• ACTION ITEM
Every line that contains "oraz" must be located and copied from the data.

• Recorded data
**********

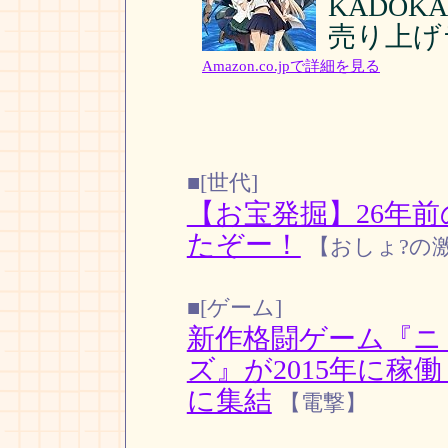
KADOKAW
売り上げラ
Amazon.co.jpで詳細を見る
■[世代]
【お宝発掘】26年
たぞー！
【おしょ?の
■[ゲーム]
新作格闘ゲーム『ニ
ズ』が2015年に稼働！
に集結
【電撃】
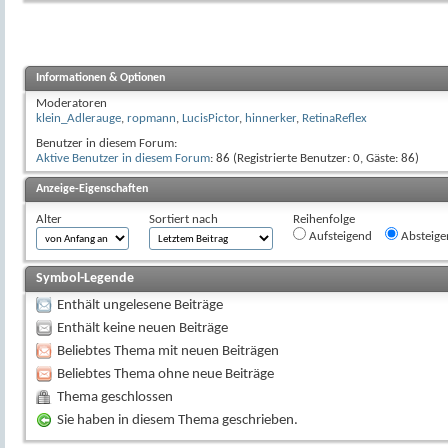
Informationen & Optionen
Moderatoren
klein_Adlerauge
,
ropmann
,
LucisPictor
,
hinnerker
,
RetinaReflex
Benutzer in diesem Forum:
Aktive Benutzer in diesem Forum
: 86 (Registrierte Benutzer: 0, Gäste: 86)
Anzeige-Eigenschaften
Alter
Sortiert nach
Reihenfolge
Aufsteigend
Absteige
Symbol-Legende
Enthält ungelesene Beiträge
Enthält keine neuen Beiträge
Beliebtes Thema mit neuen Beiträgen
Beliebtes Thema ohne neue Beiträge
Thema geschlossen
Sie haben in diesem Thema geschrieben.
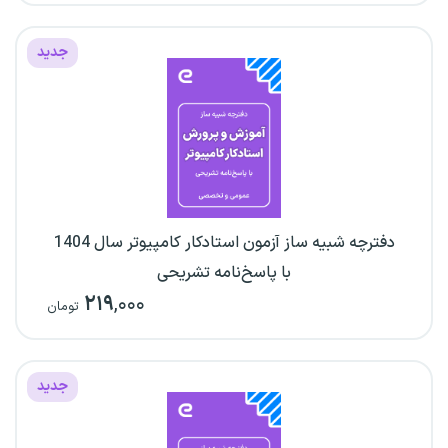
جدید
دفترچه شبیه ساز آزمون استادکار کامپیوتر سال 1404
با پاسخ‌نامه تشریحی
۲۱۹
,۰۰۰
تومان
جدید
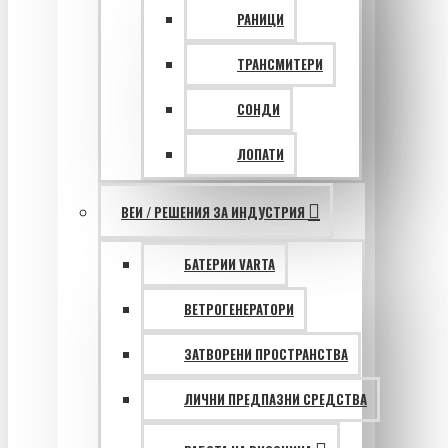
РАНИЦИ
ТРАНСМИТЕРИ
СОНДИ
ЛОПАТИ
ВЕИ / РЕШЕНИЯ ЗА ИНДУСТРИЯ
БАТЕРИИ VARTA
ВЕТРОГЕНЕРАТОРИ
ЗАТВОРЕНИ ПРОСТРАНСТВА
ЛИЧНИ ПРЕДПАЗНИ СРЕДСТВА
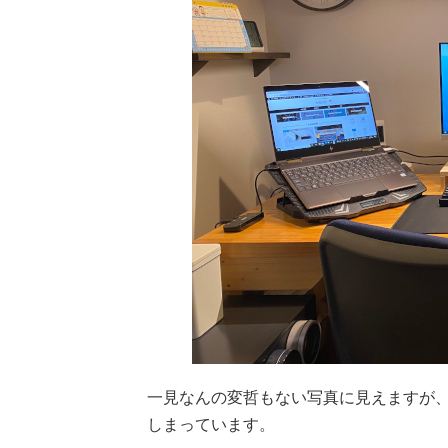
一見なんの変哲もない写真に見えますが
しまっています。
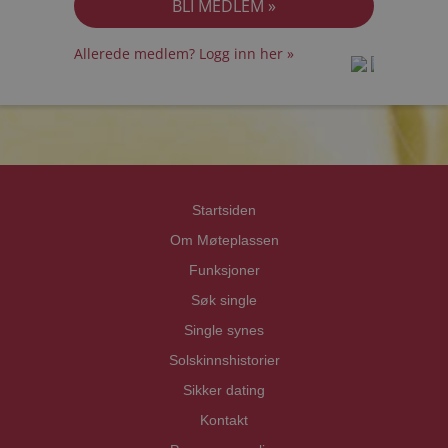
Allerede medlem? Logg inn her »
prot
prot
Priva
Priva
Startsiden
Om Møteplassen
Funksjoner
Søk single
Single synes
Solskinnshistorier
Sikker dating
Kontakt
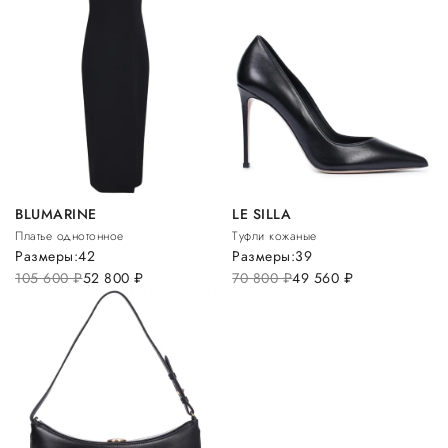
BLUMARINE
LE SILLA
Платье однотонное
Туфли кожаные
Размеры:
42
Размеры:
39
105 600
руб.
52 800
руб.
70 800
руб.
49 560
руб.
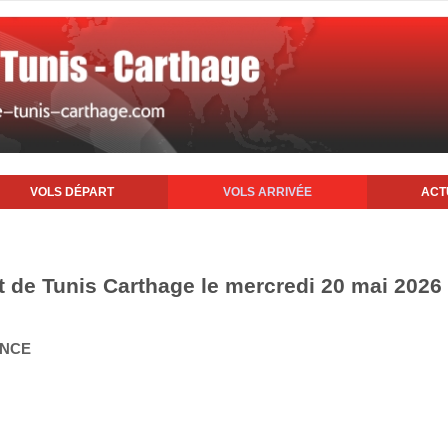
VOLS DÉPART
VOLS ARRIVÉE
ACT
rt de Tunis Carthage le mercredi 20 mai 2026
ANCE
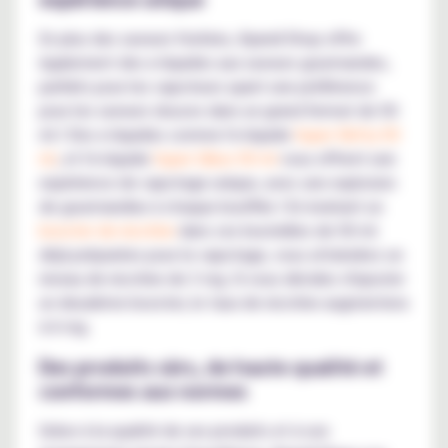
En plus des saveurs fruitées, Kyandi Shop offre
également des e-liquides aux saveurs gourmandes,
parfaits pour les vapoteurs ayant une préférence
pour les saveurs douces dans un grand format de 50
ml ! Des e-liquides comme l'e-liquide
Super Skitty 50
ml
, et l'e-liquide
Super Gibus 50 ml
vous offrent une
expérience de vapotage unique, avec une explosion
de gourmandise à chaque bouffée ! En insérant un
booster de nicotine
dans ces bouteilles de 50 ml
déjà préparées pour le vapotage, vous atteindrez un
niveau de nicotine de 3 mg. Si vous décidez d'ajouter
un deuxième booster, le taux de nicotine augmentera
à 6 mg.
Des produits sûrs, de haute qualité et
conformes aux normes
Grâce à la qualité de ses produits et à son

**********

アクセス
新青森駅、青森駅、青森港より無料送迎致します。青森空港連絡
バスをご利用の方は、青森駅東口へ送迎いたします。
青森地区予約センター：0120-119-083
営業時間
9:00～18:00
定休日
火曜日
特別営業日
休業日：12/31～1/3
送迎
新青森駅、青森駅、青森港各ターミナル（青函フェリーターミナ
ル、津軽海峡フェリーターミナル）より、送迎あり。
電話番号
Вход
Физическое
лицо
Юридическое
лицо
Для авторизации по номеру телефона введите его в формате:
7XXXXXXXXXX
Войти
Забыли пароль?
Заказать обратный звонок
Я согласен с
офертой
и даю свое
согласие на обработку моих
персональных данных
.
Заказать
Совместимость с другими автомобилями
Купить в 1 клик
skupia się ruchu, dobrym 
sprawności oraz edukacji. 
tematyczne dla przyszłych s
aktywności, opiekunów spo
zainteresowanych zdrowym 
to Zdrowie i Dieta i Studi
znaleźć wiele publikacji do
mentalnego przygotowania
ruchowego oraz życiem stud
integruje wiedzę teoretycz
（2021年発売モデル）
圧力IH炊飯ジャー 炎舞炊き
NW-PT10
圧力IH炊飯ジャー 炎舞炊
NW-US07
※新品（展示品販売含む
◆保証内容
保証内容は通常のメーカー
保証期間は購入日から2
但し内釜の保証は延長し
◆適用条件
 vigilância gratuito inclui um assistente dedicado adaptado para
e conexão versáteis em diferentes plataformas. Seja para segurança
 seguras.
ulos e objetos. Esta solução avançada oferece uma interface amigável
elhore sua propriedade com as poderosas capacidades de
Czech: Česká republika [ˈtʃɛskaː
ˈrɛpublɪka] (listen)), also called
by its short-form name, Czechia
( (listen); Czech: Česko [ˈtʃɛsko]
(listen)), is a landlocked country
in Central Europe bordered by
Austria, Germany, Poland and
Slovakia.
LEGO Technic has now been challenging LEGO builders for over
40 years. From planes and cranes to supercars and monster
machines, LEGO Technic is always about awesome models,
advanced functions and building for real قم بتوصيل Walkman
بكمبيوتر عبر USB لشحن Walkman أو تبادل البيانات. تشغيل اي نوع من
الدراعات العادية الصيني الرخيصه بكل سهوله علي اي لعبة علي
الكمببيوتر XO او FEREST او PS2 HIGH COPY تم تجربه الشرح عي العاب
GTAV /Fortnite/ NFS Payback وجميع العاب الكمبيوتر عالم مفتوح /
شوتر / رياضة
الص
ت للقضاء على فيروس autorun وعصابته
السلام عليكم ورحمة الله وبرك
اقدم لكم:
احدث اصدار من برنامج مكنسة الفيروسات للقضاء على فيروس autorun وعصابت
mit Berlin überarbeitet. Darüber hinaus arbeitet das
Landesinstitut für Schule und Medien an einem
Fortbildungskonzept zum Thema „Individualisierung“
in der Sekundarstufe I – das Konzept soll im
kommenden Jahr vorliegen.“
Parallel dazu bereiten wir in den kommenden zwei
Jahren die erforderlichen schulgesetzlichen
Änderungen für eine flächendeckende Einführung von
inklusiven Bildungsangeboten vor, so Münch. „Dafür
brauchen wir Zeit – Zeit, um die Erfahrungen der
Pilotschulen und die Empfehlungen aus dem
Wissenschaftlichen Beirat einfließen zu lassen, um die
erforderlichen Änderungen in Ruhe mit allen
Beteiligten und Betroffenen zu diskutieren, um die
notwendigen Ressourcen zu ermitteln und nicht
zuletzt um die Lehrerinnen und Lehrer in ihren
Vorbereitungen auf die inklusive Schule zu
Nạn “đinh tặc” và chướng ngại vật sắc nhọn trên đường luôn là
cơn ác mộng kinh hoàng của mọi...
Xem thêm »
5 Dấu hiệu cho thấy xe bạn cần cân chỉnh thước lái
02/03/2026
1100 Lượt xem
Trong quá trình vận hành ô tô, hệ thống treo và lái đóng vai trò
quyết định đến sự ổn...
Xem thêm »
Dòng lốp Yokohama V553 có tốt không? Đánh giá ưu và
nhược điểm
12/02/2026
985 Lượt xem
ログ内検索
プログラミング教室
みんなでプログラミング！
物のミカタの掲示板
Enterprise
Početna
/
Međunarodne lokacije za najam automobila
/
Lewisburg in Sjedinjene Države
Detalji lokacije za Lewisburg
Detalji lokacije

**********

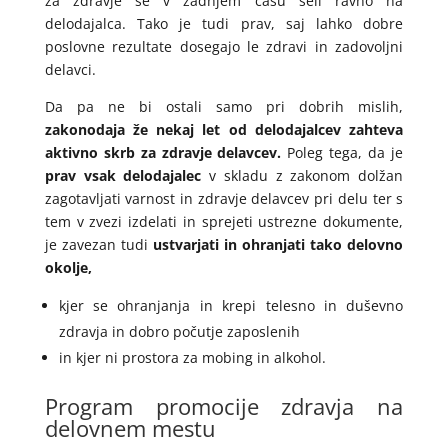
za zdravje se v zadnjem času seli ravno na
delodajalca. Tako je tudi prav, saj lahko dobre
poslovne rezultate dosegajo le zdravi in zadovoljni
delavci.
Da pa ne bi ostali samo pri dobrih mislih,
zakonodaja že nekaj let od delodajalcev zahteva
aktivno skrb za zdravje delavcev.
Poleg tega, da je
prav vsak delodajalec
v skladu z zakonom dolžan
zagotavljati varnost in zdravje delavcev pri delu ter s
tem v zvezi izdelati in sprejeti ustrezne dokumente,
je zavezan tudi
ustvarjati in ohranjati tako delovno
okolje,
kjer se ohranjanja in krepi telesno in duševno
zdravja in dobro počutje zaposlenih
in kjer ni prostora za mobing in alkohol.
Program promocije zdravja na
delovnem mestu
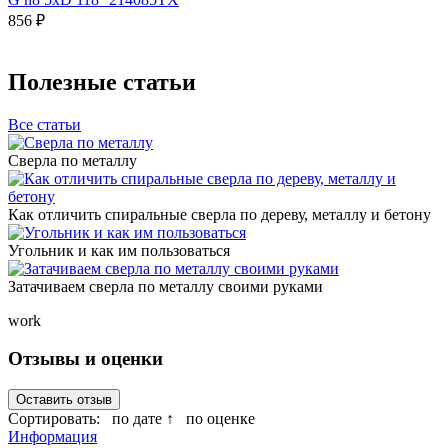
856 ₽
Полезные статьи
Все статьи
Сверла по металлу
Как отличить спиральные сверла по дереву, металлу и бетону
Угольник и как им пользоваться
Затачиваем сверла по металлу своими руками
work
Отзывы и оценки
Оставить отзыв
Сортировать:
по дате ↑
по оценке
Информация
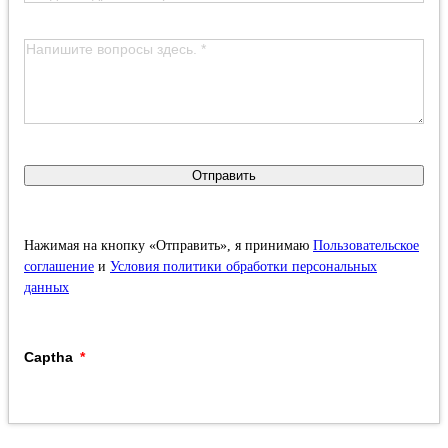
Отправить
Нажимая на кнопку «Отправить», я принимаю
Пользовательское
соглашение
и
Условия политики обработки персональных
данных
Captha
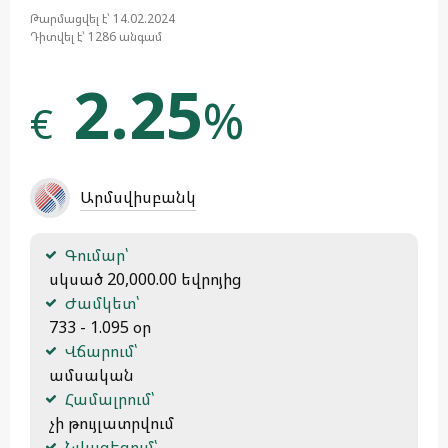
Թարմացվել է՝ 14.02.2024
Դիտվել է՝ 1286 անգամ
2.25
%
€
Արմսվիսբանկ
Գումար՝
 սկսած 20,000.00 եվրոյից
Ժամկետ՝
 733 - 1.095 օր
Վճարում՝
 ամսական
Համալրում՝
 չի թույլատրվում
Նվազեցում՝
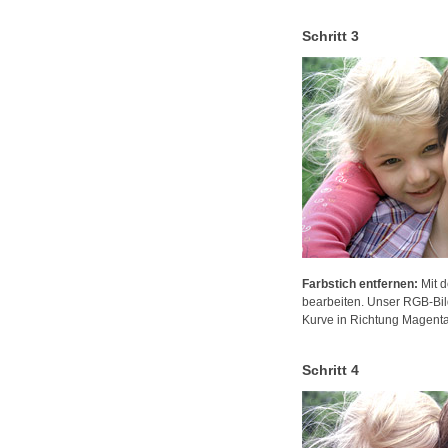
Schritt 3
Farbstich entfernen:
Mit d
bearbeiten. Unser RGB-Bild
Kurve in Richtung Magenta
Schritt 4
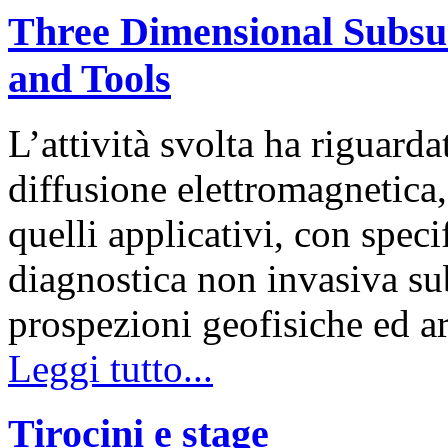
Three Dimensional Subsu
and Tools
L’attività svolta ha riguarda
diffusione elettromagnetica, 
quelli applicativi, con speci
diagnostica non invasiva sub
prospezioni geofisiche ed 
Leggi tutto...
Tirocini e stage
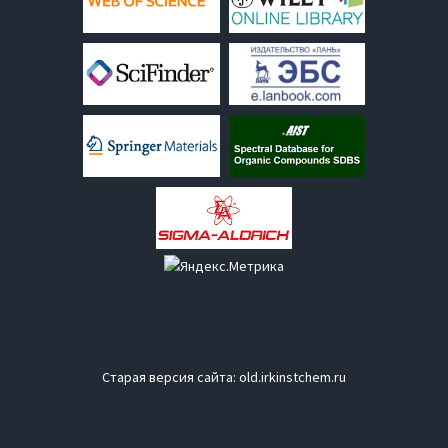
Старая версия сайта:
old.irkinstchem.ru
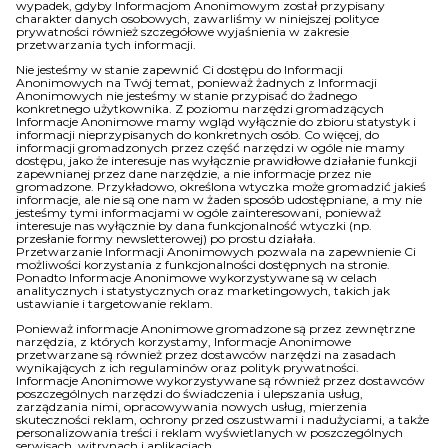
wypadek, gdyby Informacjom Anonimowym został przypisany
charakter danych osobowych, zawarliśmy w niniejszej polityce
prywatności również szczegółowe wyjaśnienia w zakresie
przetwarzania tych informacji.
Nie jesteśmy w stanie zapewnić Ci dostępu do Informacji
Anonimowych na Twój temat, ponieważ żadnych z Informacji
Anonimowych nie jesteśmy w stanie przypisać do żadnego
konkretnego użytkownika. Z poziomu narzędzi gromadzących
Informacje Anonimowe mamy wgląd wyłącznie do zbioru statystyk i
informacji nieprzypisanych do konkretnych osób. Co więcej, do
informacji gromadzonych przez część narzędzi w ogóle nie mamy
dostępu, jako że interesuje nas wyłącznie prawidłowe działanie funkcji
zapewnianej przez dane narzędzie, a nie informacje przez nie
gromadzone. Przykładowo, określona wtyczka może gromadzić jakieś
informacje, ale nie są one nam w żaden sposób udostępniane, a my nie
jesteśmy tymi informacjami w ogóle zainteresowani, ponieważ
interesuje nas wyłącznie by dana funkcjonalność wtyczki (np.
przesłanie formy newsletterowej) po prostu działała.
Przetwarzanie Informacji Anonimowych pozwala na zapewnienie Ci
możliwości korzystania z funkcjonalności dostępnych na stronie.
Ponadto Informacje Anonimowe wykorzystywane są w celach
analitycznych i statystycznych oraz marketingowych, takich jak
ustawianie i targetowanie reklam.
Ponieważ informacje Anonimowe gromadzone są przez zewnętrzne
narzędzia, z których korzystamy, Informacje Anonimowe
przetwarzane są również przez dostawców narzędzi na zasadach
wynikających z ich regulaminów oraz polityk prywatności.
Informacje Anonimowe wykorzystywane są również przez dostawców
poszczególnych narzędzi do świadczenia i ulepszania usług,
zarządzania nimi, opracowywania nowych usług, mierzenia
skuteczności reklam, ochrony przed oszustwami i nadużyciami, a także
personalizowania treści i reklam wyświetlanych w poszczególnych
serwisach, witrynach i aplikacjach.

**********

• ANSWER SPACE
sprawności oraz edukacji. 
ruchowego oraz życiem stud
analitycznych i statystycznych oraz marketingowych, takich jak
wynikających z ich regulaminów oraz polityk prywatności.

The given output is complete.